Block + Quad Algorithm

Home --> Programming Projects --> Block Engine --> Block + Quad Algorithm
The Block Algorithm is a technique used in virtually every "Block Engine", but the Quad Algorithm is not. The Block Algorithm is used to iteratively compute the surface 1x1 squares of the scene. The Quad Algorithm is used to iteratively merge the 1x1 squares, computed by the Block Algorithm, into N by M quads. These algorithms significantly decrease the amount of geometry that needs to be rendered while still alowing blocks to be created and deleted in real time. This page describes these algorithms.

Rendering Block Worlds

The first obstacle is to render large block levels efficiently. For now, let us ignore lighting. We want an algorithm to render the scene quickly that still allows the player to create and destroy blocks (and thus incrementally change the world).

Consider an array of 5x5x5 blocks:

The simplest algorithm to render this would be to render each of the six sides of each individual cube. That is, 5*5*5*6 = 750 quads would be sent to the graphics card. Ouch! A more efficient approach is to render only the 1x1 squares that are "on the outside". If this was done, then only 5*5*6 = 150 quads would be sent to the graphics card. A data structure to calculate which squares are on the outside would works as follows: keep track of all squares that would be drawn using the naive algorithm, sort these by position and facing direction, and "cancel out" (but not delete) squares that are in the same position but have faces in the opposite direction. This data structure can be incrementally changed as the world changes. Let us call this the Block Algorithm.

We can do much better than 150 quads. We can do this by "merging" adjacent 1x1 squares that are on the same plane and have the same texture to form a single rectangular quad. Doing this in the above example, only 6 quads would need to be sent to the graphics card! That is much better than the naive algorithm that uses 750 quads!
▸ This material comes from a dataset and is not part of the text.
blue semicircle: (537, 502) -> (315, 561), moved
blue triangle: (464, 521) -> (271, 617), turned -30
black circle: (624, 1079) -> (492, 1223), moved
Let us call this algorithm (of merging 1x1 squares together that have the same texture, are on the same plane, and are facing the same direction) the Quad Algorithm.
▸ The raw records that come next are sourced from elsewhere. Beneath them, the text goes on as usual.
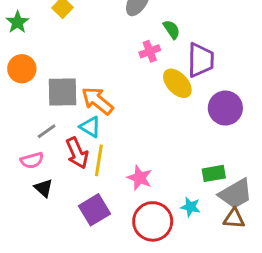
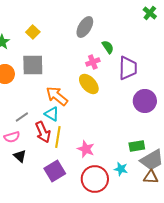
yellow ellipse: (177, 83) -> (89, 84), moved
gray square: (63, 92) -> (33, 65), moved

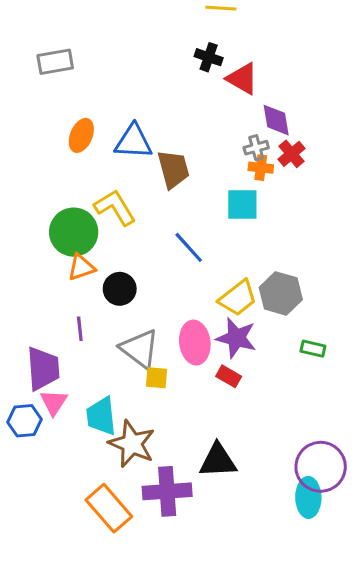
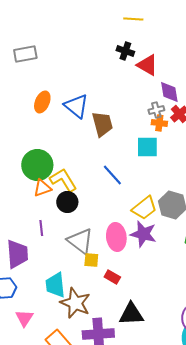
blue triangle: (133, 142) -> (76, 106), turned 36
yellow L-shape: (115, 208) -> (63, 180), moved
red rectangle: (229, 376) -> (112, 277), moved
pink triangle: (54, 402) -> (24, 318), moved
The following is an example of the quad algorithm in effect, where different quads are colored randomly for demonstration:
The quad algorithm is a bit of a pain to implement, but the overall idea is simple. A data structure of all merged quads needs to be maintained, were quads are sorted by plane (and normal direction) and texture. The API for the Quad Algorithm consists of two functions: 1) add a 1x1 square and 2) remove a 1x1 square. The Block Algorithm calls the "add a 1x1 square" function when a 1x1 square becomes visible. The Block Algorithm calls the "remove a 1x1 square" function when a 1x1 square becomes invisible. The implementation of the Quad Algorithm (for a particular plane and texture combination) works as follows (AddQuad and RemoveQuad are helper funcitons):
  1. AddSquare(x):
        call AddQuad(x).
  2. RemoveSquare(x):
        find the quad y that contains x,
        split y into subquad pieces where x is one such piece,
        remove y from the data structure,
        and call AddQuad(p) for each piece p of y other than x.
  3. AddQuad(x):
        Determine if x can be merged with any other quad y.
        If so, then call RemoveQuad(y) and then call AddQuad(x merged with y).
        If not, add x to the data structure.
  4. RemoveQuad(x):
        Remove the quad x from the data structure.
Why is this a pain to implement? There are three basic reasons:
  1. A data structure, such as a 2D-interval tree, would need to be used to efficiently perform the step of determining which quad contains a particular square.
  2. To determine if one quad can be merged to another quad efficiently, quads need to be queried by their edges.
  3. When breaking up a quad into smaller pieces (at most 5 subquads), there are various cases which makes this tedious to program.
The algorithm is greedy, and it is possible for more quads to be used than is theoretically necessary. This can happen if blocks are added to the world in an irregular order. This problem occurs only to a minor extent in practice. Here is an example of this phenomenon:
Note: the memory used by the Quad Algorithm is proportional to the numer of quads, not the number of 1x1 squares! The Block Algorithm, on the other hand, needs to maintain this information.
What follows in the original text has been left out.